The recommended childhood and adolescent immunization schedule is available at www.cdc.gov/vaccines/schedules/hcp/imz/child-adolescent.html. The catch-up schedule for children and adolescents who start their vaccination schedule late or who are >1 month behind can be accessed at www.cdc.gov/vaccines/schedules/hcp/imz/catchup.html. These tables also describe the recommended minimum intervals between doses for children who need to be vaccinated on an accelerated schedule, which may be necessary before international travel.Country-specific vaccination recommendations and requirements for departure and entry vary over time. For example, proof of yellow fever vaccination is required for entry into certain countries.

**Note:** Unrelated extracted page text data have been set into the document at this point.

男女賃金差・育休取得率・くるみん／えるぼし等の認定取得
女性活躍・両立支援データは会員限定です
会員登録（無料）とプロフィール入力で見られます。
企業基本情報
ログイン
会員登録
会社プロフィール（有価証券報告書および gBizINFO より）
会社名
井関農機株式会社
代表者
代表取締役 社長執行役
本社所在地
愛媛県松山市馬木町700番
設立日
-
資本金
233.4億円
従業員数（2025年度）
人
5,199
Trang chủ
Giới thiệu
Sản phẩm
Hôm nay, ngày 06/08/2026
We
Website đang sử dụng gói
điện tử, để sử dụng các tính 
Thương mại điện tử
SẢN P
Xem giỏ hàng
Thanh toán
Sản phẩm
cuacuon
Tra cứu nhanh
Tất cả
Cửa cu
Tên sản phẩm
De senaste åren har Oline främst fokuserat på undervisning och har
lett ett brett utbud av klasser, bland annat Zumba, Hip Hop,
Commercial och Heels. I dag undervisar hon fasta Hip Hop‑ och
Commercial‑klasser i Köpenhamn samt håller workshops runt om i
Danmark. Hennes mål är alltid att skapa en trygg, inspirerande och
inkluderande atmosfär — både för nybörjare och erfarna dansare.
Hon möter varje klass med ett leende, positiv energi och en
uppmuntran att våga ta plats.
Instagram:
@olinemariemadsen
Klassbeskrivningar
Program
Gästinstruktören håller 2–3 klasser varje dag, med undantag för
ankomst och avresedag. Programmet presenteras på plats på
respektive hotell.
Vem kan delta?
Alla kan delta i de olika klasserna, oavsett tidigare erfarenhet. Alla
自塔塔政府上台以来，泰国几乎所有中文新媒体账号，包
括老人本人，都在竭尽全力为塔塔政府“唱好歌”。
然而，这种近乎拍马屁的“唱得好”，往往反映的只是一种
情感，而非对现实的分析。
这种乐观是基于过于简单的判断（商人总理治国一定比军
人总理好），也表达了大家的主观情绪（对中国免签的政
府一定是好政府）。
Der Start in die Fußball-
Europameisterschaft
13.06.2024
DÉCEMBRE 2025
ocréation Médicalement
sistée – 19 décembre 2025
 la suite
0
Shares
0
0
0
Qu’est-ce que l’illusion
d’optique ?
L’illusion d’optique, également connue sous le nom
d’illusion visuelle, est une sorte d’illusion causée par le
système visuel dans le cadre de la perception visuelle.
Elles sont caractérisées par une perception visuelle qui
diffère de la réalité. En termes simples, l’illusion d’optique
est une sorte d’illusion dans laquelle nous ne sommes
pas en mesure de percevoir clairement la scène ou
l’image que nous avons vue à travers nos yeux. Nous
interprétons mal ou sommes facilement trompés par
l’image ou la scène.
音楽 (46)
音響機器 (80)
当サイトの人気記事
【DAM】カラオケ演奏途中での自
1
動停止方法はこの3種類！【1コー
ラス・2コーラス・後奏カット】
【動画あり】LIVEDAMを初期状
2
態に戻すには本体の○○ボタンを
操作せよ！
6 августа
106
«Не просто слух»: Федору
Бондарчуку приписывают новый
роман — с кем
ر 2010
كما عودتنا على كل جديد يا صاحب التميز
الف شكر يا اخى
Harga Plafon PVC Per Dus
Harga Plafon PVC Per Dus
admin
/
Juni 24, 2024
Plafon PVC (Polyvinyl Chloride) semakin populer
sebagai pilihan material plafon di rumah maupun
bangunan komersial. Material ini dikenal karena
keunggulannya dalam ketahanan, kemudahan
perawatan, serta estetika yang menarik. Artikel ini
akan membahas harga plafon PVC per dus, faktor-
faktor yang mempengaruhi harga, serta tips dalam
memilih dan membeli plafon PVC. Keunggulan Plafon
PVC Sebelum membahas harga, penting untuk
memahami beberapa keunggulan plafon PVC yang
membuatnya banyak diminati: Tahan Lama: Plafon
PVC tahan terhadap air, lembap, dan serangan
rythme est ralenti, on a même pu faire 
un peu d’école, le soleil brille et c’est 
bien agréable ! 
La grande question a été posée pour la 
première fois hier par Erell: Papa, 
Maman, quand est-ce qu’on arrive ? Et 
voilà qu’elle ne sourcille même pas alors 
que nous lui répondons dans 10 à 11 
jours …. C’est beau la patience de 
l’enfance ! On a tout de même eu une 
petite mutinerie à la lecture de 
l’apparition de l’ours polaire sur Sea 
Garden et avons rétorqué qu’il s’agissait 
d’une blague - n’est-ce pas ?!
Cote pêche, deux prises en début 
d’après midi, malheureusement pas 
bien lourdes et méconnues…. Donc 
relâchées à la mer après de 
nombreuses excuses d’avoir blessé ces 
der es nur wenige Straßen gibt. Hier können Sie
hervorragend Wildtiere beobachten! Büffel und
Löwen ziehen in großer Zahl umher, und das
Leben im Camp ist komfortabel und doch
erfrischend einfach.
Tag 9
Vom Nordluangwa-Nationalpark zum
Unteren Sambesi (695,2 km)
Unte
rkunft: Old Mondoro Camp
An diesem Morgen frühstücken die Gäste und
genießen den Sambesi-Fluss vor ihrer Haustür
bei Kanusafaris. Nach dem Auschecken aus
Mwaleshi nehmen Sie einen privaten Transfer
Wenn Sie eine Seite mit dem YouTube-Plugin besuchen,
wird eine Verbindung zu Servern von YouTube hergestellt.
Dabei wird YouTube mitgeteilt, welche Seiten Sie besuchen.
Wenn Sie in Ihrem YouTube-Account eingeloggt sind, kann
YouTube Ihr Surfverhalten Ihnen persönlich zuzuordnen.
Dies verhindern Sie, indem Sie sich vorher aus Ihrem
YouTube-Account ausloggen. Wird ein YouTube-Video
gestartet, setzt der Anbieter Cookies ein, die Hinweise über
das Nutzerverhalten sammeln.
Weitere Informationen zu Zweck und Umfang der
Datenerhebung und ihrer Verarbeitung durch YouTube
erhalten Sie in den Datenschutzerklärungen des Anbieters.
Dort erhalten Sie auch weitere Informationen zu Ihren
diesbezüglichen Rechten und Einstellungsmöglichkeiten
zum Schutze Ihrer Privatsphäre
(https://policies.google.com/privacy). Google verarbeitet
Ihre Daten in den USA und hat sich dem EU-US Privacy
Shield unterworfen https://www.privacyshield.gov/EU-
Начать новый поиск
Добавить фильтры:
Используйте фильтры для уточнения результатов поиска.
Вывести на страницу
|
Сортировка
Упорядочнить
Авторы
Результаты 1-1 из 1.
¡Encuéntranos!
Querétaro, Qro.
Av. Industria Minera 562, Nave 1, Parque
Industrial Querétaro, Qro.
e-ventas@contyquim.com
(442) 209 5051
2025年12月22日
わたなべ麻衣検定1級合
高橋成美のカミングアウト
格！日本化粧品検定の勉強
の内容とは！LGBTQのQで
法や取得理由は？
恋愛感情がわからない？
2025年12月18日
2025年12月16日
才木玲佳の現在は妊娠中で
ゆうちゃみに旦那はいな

Meningococcal vaccination is required for travelers entering Saudi Arabia for the annual Hajj and Umrah pilgrimages. The World Health Organization issued temporary vaccination recommendations for residents of and long-term visitors to countries with active circulation of wild or vaccine-derived poliovirus. Clinicians should check the CDC website for up-to-date requirements and recommendations (www.cdc.gov/travel).

Additional information about diseases and routine vaccination is available in the disease-specific sections in Chapter 4. Interactive tools for determining routine and catch-up childhood vaccination are available at www.cdc.gov/vaccines/schedules/hcp/child-adolescent.html.